I just had a cervical MRI and one of my spine.  I recently had surgery on my back and neck, and I'm still having pain both places, so he sent me for MRI's.  I also was experiencing numbness in my calves and feet.(Mostly in my left foot.)current  First of all you need to know that I had laser surgery which is minimally invasive. Well, I have a recurrent disc protrusion in my lower back.  In my neck there is a development of a left paracentral disc protrusion at c5-6 contacting and minimally indenting the ventral margin of the cord.  Also what I found very interesting was a minimal cerebellar tonsillar ectopia measuring 2 mm.  I know that's small, but I have read that it doesn't matter how badly herniated they are for the symptoms your having or not having.  I have been having all kinds of symptoms for a very long time.  I was diagnosed with fibromyalgia many years ago and I'm not even sure when I was diagnosed with chronic fatigue syndrome.  I haven't been sure that I really have fibro. for a long time.  To be honest, the more I talk to other people with it the less it sounds like me.  I really thought I had MS.  I had a brain MRI and it show two areas of white matter measuring 3 mm. but my neurologist believes they were caused by my migraines.  I also have a brain aneurysm that I need to get checked every 6 months.  I have no idea what if anything caused that.  But when  I started reading your question and answer forum, WOW!!  This really sounds like me too.  I don't know what to think.  I'm afraid my husband is going to think I'm crazy.  But, the doctors in our area stink!!!!!!!!!  And if I don't do my own research I feel like I will never find out what's wrong with me.  I have also been extremely weak off and on the last four years, but it's getting progressively worse.  These doctors are doing nothing to help me, and I have three children to take care of.  What do all of you think?  I am 44 years old.  I have always taken good care of myself and sometimes I think that works against me, because the doctors take one look at me and think she's not that bad.  I don't know what to do.

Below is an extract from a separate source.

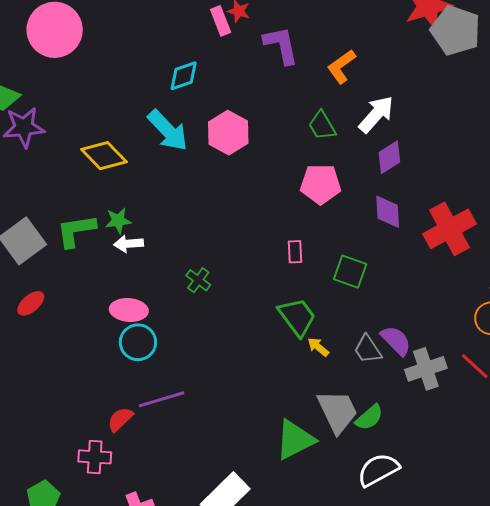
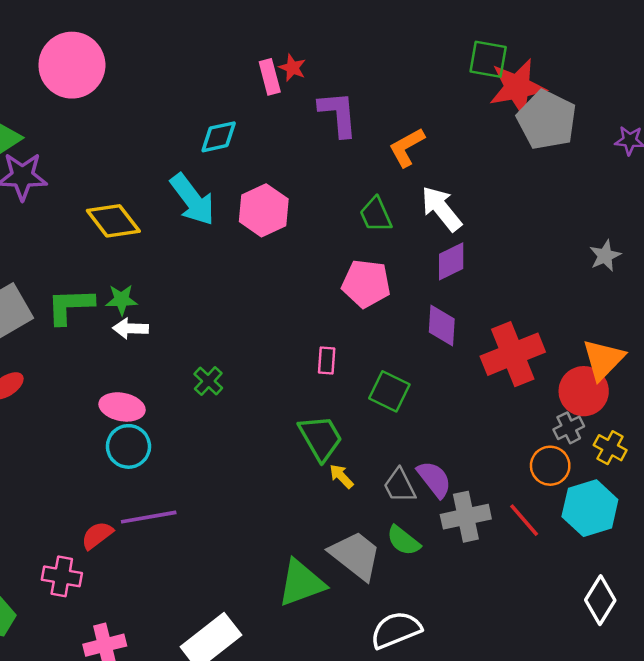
white arrow: (376, 114) -> (441, 209), turned -87
gray trapezoid: (337, 411) -> (355, 555), turned -33
green semicircle: (369, 417) -> (403, 541), moved, turned 72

  Those of us with Chiari are prone to auto immune disorders and connective tissue disorders.,...those can be checked with blood panels....as well as malabsorption of vitamins and minerals....

Which can lead to anemia....and I had been told many times over the yrs this was an issue for me...so I always have B12 on hand....and I try to eat more things with iron as taking iron is too hard on my system as I also have IBS.